Green Spots in Dormant Lawns
Winter weeds flourish when grass takes a break
Winter in Tallahassee and the surrounding area is typically inactive as far as the home lawn is concerned. The grass is not growing and the lawnmower is idle, but surprises can be lurking just below the dormant turf’s surface.
The sudden appearance of bright green splotches could be one of several “weeds” common to the area. One, crimson clover, is a cold season annual frequently seen during North Florida winters, usually on roadsides or in hay fields.
This European native germinates in late autumn but has a slow, steady growth pattern that lets it escape notice until about this time of year. The plants are currently clumps of green leaves among brown grass.
This annual legume will reseed itself when conditions are right and spread to nearby areas. The distinctly red blooms appear in spring and are an early season nectar source for European honeybees.
Another green spot may be Raphanus raphanistrum, the scientific name for wild radish. A native of northern Europe and northern Asia, this annual has spread to most of the world.
The term Raphanus comes from a Greek word meaning rapidly appearing. This accurately describes the rapid emergence and growth of the plant that occurs when the soil temperature falls below 65 degrees and enough moisture is present.
The bloom color of wild radishes can vary. Yellow and white are the most commonly encountered colors, but occasionally lavender is on display.
Vetch is a low-growing plant easily identified by its elongated dagger-shaped leaves, which are half an inch in length.
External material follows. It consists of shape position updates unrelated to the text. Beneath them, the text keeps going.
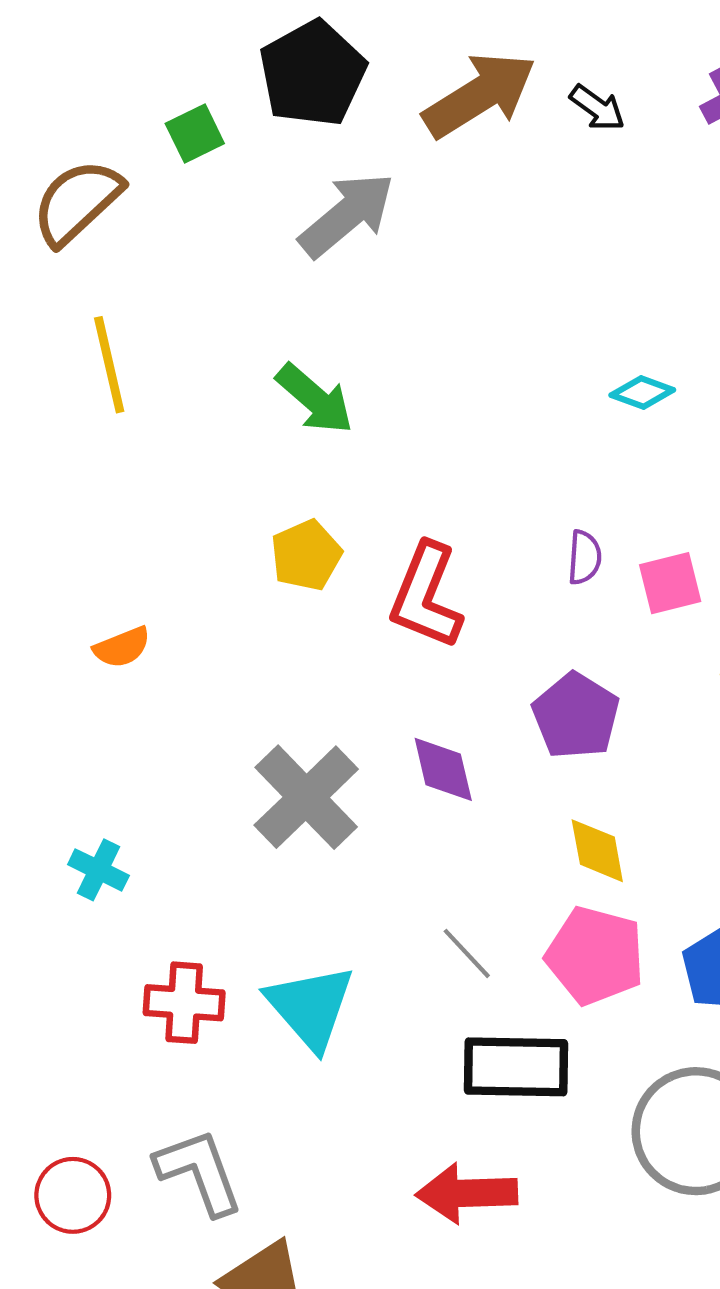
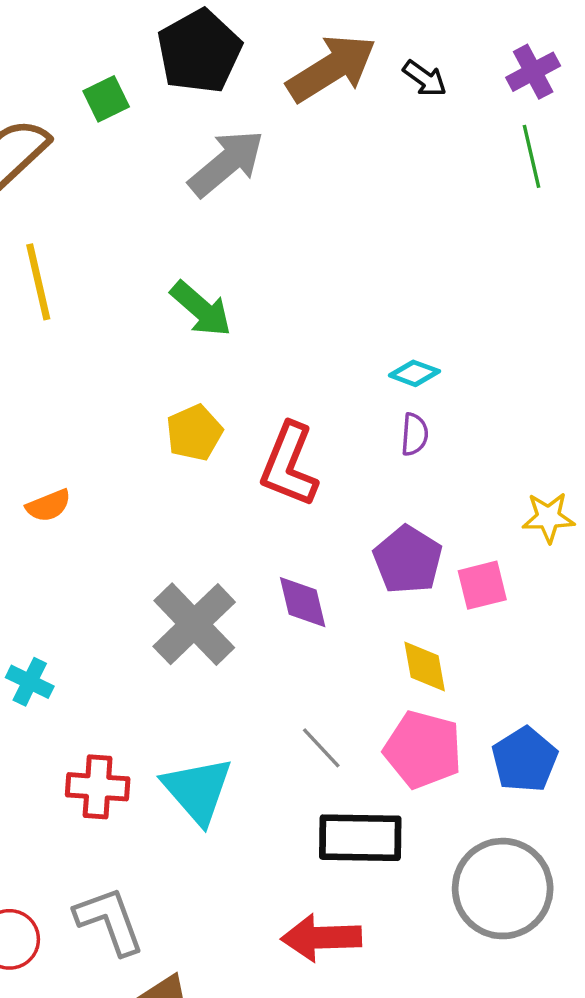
cyan diamond: (642, 393) -> (414, 373), moved
pink square: (670, 583) -> (482, 585), moved

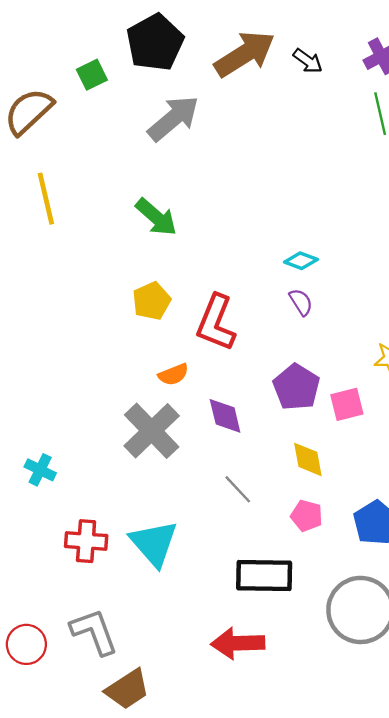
purple semicircle: (414, 434) -> (301, 302), turned -36
orange semicircle: (48, 506) -> (173, 374), moved
gray line: (321, 748) -> (238, 489), moved
pink pentagon: (423, 750) -> (307, 516), size x0.6

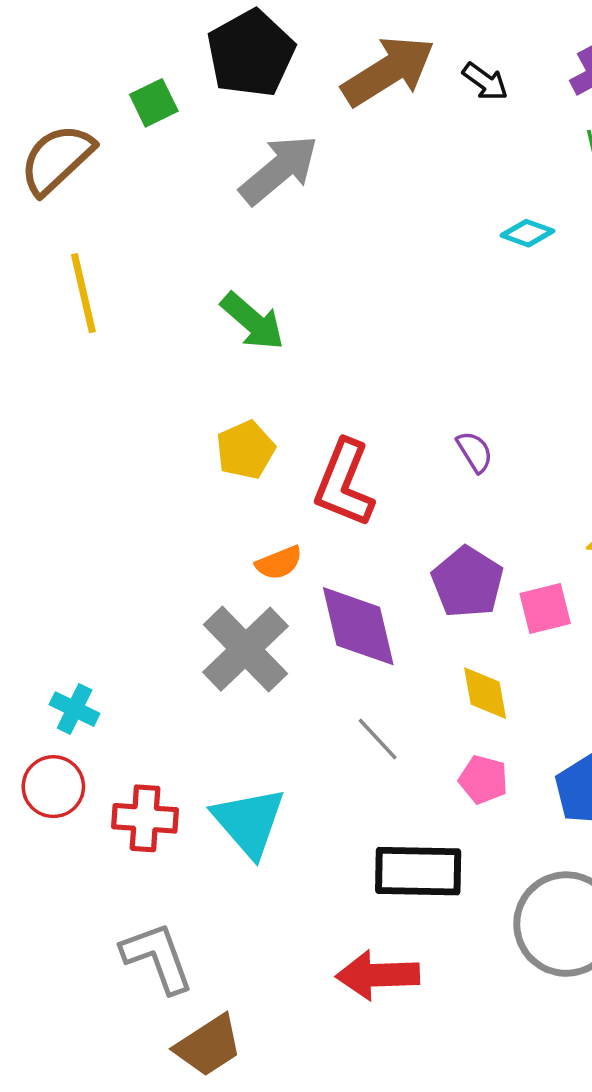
cyan diamond: (301, 261) -> (527, 233), moved
purple diamond: (225, 416) -> (358, 626), size x1.5
red circle: (26, 644) -> (53, 787), moved

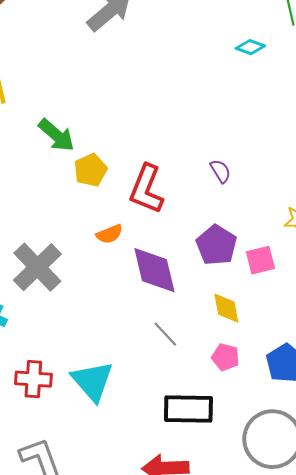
green arrow: (253, 321) -> (56, 135), moved
gray cross: (245, 649) -> (37, 267), moved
Birds and animals scatter seed to new areas where the hardy plant will aggressively colonize any suitable environment.
In spring, this annual plant produces diminutive purple flowers, which quickly become inch-long seed pods. Honeybees and other native pollinators soon visit the blooms.
Hand pulling will minimize reseeding from the plants on site, but seed may arrive from afar. Chemical control is unnecessary as these annuals will die when the weather warms.
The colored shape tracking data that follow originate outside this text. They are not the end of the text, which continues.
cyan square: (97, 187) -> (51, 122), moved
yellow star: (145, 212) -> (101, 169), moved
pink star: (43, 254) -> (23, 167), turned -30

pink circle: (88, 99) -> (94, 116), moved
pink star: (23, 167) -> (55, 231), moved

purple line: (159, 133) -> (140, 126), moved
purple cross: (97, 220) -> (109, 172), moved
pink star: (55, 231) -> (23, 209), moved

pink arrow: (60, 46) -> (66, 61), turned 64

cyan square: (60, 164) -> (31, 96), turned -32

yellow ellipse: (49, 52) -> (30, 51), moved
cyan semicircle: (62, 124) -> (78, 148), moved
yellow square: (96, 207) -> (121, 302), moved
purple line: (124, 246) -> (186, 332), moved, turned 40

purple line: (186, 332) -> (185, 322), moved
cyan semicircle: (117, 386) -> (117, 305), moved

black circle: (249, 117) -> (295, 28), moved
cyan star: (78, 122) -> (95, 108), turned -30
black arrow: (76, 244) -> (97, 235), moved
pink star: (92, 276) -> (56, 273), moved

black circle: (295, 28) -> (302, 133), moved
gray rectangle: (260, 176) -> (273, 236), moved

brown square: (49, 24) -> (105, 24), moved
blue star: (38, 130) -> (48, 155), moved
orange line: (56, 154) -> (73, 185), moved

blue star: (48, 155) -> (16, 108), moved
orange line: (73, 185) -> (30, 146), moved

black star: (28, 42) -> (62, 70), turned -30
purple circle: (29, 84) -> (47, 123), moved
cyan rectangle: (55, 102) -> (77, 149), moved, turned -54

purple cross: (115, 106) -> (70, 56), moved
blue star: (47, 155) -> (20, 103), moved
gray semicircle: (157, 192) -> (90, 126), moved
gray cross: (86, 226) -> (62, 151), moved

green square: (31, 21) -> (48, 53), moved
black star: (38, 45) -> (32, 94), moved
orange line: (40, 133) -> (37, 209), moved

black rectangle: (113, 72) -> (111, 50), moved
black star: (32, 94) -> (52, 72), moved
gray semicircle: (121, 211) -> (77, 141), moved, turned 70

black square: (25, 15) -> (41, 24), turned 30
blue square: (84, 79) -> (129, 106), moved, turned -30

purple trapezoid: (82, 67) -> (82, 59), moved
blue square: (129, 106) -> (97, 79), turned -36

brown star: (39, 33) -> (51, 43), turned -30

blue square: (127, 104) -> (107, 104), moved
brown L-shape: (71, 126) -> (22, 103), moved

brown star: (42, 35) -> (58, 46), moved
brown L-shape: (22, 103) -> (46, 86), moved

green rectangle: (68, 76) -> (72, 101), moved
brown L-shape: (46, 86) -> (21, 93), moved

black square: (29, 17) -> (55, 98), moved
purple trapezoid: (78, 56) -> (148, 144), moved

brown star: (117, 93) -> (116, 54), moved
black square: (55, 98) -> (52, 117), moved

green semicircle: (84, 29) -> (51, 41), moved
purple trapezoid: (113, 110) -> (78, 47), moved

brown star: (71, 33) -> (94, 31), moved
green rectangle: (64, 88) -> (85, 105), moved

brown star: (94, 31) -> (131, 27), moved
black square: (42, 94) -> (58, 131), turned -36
The winter months are not usually associated with native wildflowers, but there are some in the Tallahassee area.
The Roundleaf Bluet or Innocence is a tiny, native wildflower currently in bloom. The white flowers are about the size of a dime and appear in clusters of 10 or more blooms.
The height of this plant is less than two inches, and it barely appears above the decaying leaf litter. The plant requires partial sun but uses the protection offered by tree canopies along with its natural hardiness to produce blossoms during periods of cold and frost.
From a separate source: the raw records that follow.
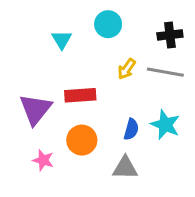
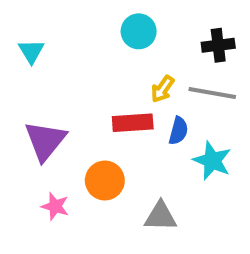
cyan triangle: (62, 40) -> (31, 51), moved
red rectangle: (80, 95) -> (133, 123), moved
blue semicircle: (131, 129) -> (178, 131), moved

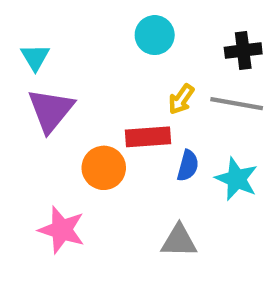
blue semicircle: (178, 131) -> (188, 166), moved
purple triangle: (45, 141) -> (51, 110), moved
orange circle: (105, 181) -> (104, 168), moved
pink star: (55, 206) -> (62, 230), size x1.5

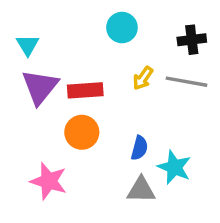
red rectangle: (148, 137) -> (85, 90), moved
blue semicircle: (188, 166) -> (139, 148), moved
cyan star: (237, 179) -> (174, 167), moved

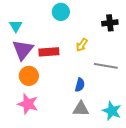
cyan circle: (122, 28) -> (61, 12), moved
gray line: (187, 82) -> (106, 66), moved
orange circle: (82, 132) -> (29, 76), moved
cyan star: (174, 167) -> (112, 111), moved

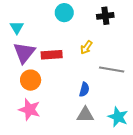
black cross: (110, 23) -> (105, 16), moved

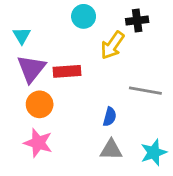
yellow arrow: (86, 47) -> (112, 45), moved, size x1.5
cyan star: (118, 117) -> (154, 152), turned 30

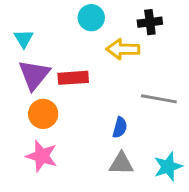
yellow arrow: (112, 45) -> (123, 49), turned 56

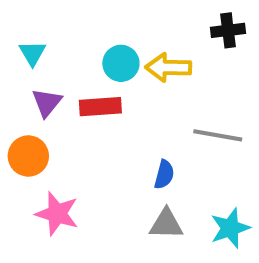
cyan circle: (91, 18) -> (121, 63), moved
black cross: (150, 22) -> (228, 30), moved
purple triangle: (34, 75) -> (47, 102), size x0.7
orange circle: (43, 114) -> (28, 156), moved

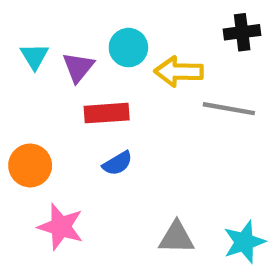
cyan circle: (121, 63) -> (128, 48), moved
purple triangle: (47, 102) -> (78, 67), moved
gray line: (218, 135) -> (229, 109), moved
blue semicircle: (164, 175) -> (118, 163), moved, turned 44

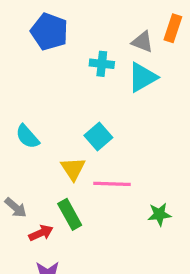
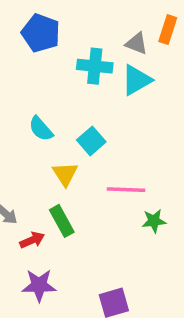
cyan cross: (102, 64) -> (95, 66), size x1.4
cyan semicircle: (27, 137) -> (41, 129), moved
pink line: (112, 184) -> (126, 190), moved

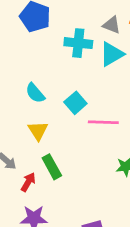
yellow triangle: (65, 174) -> (38, 131), moved
pink line: (126, 190) -> (103, 122), moved
red arrow: (32, 240) -> (28, 182), turned -36

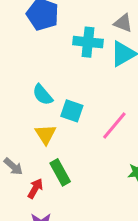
cyan square: (75, 103) -> (72, 111), moved, turned -30
pink line: (103, 122) -> (114, 126), turned -52

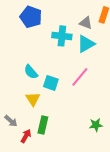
pink line: (114, 126) -> (80, 77), moved
green rectangle: (60, 172) -> (43, 125), turned 42

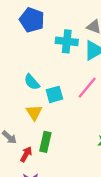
cyan square: (51, 83) -> (54, 94), turned -35

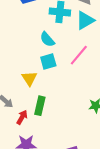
cyan semicircle: (32, 82) -> (47, 39), moved

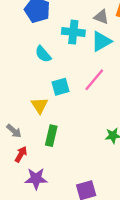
cyan semicircle: (47, 39) -> (43, 54), moved
red arrow: (22, 117) -> (21, 154), moved

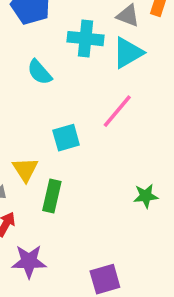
cyan square: (61, 87) -> (66, 138), moved
yellow triangle: (40, 105) -> (25, 169), moved

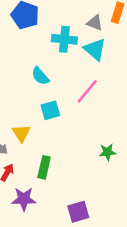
cyan triangle: (128, 53) -> (95, 49), turned -50
cyan semicircle: (40, 72) -> (40, 76), moved
green rectangle: (52, 196) -> (44, 167), moved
Another is the common blue violet, sometimes called the wood violet. This dainty and low-growing plant produces a blue to purple bloom in winter and early spring.
It flourishes in heavy shade and filtered light, frequently in mixed hardwood-pine forests. Its seed production capability is such that it occasionally appears in home landscapes under shade trees.
Not as Waspish as it Looks
Like plants, many of the insect pollinators are inactive during the weather. One which is active is the Syrphid fly, sometimes called a hoverfly. This tiny insect works with the available cool season pollen and nectar sources to assure the seed production for next winter’s blooming annuals. Their wasp-like appearance serves as a means of repelling potential predators, especially hungry birds.